<<<<
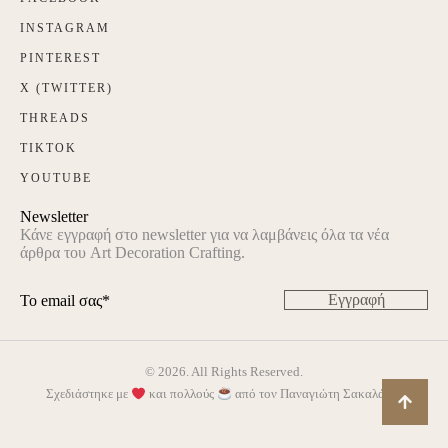
INSTAGRAM
PINTEREST
X (TWITTER)
THREADS
TIKTOK
YOUTUBE
Newsletter
Κάνε εγγραφή στο newsletter για να λαμβάνεις όλα τα νέα
άρθρα του Art Decoration Crafting.
Εγγραφή
© 2026. All Rights Reserved.
Σχεδιάστηκε με
και πολλούς
από τον
Παναγιώτη Σακαλάκη
.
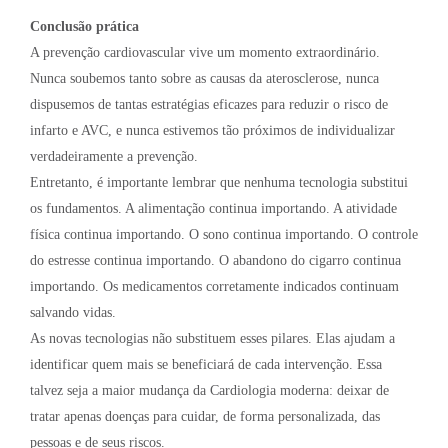
Conclusão prática
A prevenção cardiovascular vive um momento extraordinário.
Nunca soubemos tanto sobre as causas da aterosclerose, nunca
dispusemos de tantas estratégias eficazes para reduzir o risco de
infarto e AVC, e nunca estivemos tão próximos de individualizar
verdadeiramente a prevenção.
Entretanto, é importante lembrar que nenhuma tecnologia substitui
os fundamentos. A alimentação continua importando. A atividade
física continua importando. O sono continua importando. O controle
do estresse continua importando. O abandono do cigarro continua
importando. Os medicamentos corretamente indicados continuam
salvando vidas.
As novas tecnologias não substituem esses pilares. Elas ajudam a
identificar quem mais se beneficiará de cada intervenção. Essa
talvez seja a maior mudança da Cardiologia moderna: deixar de
tratar apenas doenças para cuidar, de forma personalizada, das
pessoas e de seus riscos.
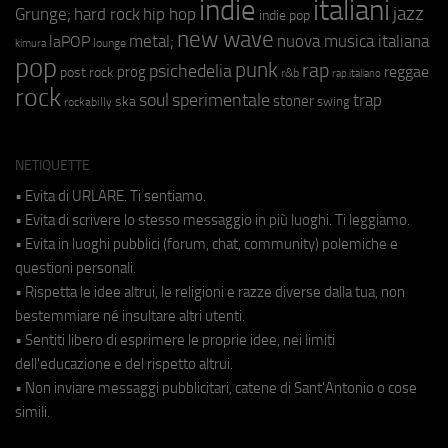
indie
italiani
jazz
hip hop
Grunge;
hard rock
indie pop
new wave
metal;
nuova musica italiana
laPOP
lounge
kimura
pop
punk
rap
psichedelia
reggae
prog
post rock
r&b
rap italiano
rock
soul
sperimentale
trap
stoner
ska
swing
rockabilly
NETIQUETTE
• Evita di URLARE. Ti sentiamo.
• Evita di scrivere lo stesso messaggio in più luoghi. Ti leggiamo.
• Evita in luoghi pubblici (forum, chat, community) polemiche e
questioni personali.
• Rispetta le idee altrui, le religioni e razze diverse dalla tua, non
bestemmiare né insultare altri utenti.
• Sentiti libero di esprimere le proprie idee, nei limiti
dell'educazione e del rispetto altrui.
• Non inviare messaggi pubblicitari, catene di Sant'Antonio o cose
simili.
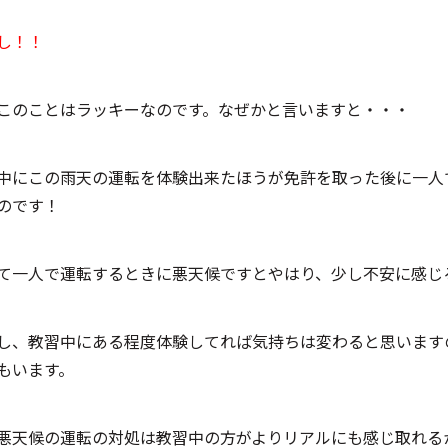
し！！
このことはラッキーなのです。なぜかと言いますと・・・
中にこの雨天の運転を体験出来たほうが免許を取った後に一人
のです！
て一人で運転するときに悪天候ですとやはり、少し不安に感じ
し、教習中にある程度体験してれば気持ちは変わると思います
もいます。
悪天候の運転の対処は教習中の方がよりリアルにも感じ取れる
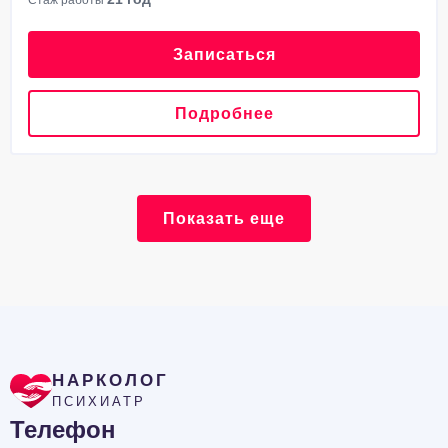
Записаться
Подробнее
Показать еще
НАРКОЛОГ
ПСИХИАТР
Телефон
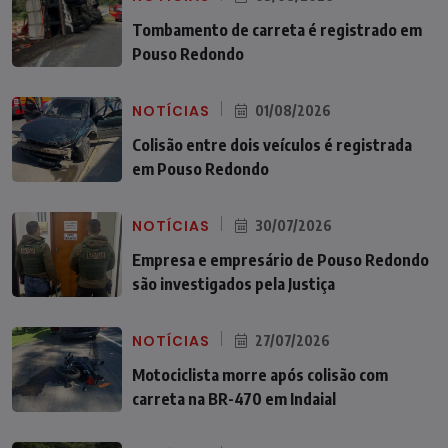
Tombamento de carreta é registrado em
Pouso Redondo
NOTÍCIAS
01/08/2026
Colisão entre dois veículos é registrada
em Pouso Redondo
NOTÍCIAS
30/07/2026
Empresa e empresário de Pouso Redondo
são investigados pela Justiça
NOTÍCIAS
27/07/2026
Motociclista morre após colisão com
carreta na BR-470 em Indaial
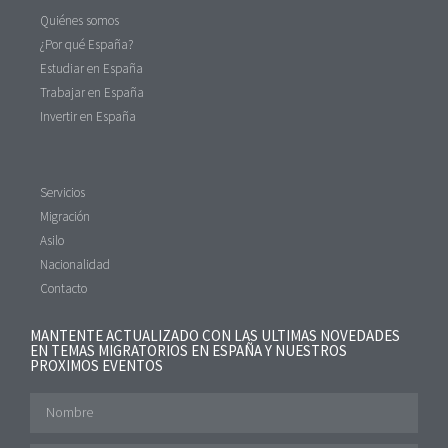
Quiénes somos
¿Por qué España?
Estudiar en España
Trabajar en España
Invertir en España
Servicios
Migración
Asilo
Nacionalidad
Contacto
MANTENTE ACTUALIZADO CON LAS ULTIMAS NOVEDADES
EN TEMAS MIGRATORIOS EN ESPAÑA Y NUESTROS
PROXIMOS EVENTOS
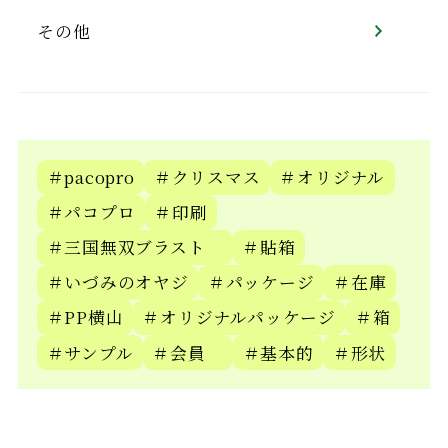
その他
＃pacopro
＃クリスマス
＃オリジナル
＃パコプロ
＃印刷
＃三国無双ブラスト
＃貼箱
＃いづみのオヤジ
＃パッケージ
＃在庫
＃PP横山
＃オリジナルパッケージ
＃箱
＃サンプル
＃会員
＃基本的
＃形状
>>>>
# EXERCISE
Everything in the data except the pictures must appear in your answer unchanged.

# RESULT OF THE TASK
INSTAGRAM
PINTEREST
X (TWITTER)
THREADS
TIKTOK
YOUTUBE
Newsletter
Κάνε εγγραφή στο newsletter για να λαμβάνεις όλα τα νέα
άρθρα του Art Decoration Crafting.
Εγγραφή
© 2026. All Rights Reserved.
Σχεδιάστηκε με
και πολλούς
από τον
Παναγιώτη Σακαλάκη
.
Conclusão prática
A prevenção cardiovascular vive um momento extraordinário.
Nunca soubemos tanto sobre as causas da aterosclerose, nunca
dispusemos de tantas estratégias eficazes para reduzir o risco de
infarto e AVC, e nunca estivemos tão próximos de individualizar
verdadeiramente a prevenção.
Entretanto, é importante lembrar que nenhuma tecnologia substitui
os fundamentos. A alimentação continua importando. A atividade
física continua importando. O sono continua importando. O controle
do estresse continua importando. O abandono do cigarro continua
importando. Os medicamentos corretamente indicados continuam
salvando vidas.
As novas tecnologias não substituem esses pilares. Elas ajudam a
identificar quem mais se beneficiará de cada intervenção. Essa
talvez seja a maior mudança da Cardiologia moderna: deixar de
tratar apenas doenças para cuidar, de forma personalizada, das
pessoas e de seus riscos.
indie
italiani
jazz
hip hop
Grunge;
hard rock
indie pop
new wave
metal;
nuova musica italiana
laPOP
lounge
kimura
pop
punk
rap
psichedelia
reggae
prog
post rock
r&b
rap italiano
rock
soul
sperimentale
trap
stoner
ska
swing
rockabilly
NETIQUETTE
• Evita di URLARE. Ti sentiamo.
• Evita di scrivere lo stesso messaggio in più luoghi. Ti leggiamo.
• Evita in luoghi pubblici (forum, chat, community) polemiche e
questioni personali.
• Rispetta le idee altrui, le religioni e razze diverse dalla tua, non
bestemmiare né insultare altri utenti.
• Sentiti libero di esprimere le proprie idee, nei limiti
dell'educazione e del rispetto altrui.
• Non inviare messaggi pubblicitari, catene di Sant'Antonio o cose
simili.
し！！
このことはラッキーなのです。なぜかと言いますと・・・
中にこの雨天の運転を体験出来たほうが免許を取った後に一人
のです！
て一人で運転するときに悪天候ですとやはり、少し不安に感じ
し、教習中にある程度体験してれば気持ちは変わると思います
もいます。
悪天候の運転の対処は教習中の方がよりリアルにも感じ取れる
Записаться
Подробнее
Показать еще
НАРКОЛОГ
ПСИХИАТР
Телефон
Tombamento de carreta é registrado em
Pouso Redondo
NOTÍCIAS
01/08/2026
Colisão entre dois veículos é registrada
em Pouso Redondo
NOTÍCIAS
30/07/2026
Empresa e empresário de Pouso Redondo
são investigados pela Justiça
NOTÍCIAS
27/07/2026
Motociclista morre após colisão com
carreta na BR-470 em Indaial
Quiénes somos
¿Por qué España?
Estudiar en España
Trabajar en España
Invertir en España
Servicios
Migración
Asilo
Nacionalidad
Contacto
MANTENTE ACTUALIZADO CON LAS ULTIMAS NOVEDADES
EN TEMAS MIGRATORIOS EN ESPAÑA Y NUESTROS
PROXIMOS EVENTOS
その他
＃pacopro
＃クリスマス
＃オリジナル
＃パコプロ
＃印刷
＃三国無双ブラスト
＃貼箱
＃いづみのオヤジ
＃パッケージ
＃在庫
＃PP横山
＃オリジナルパッケージ
＃箱
＃サンプル
＃会員
＃基本的
＃形状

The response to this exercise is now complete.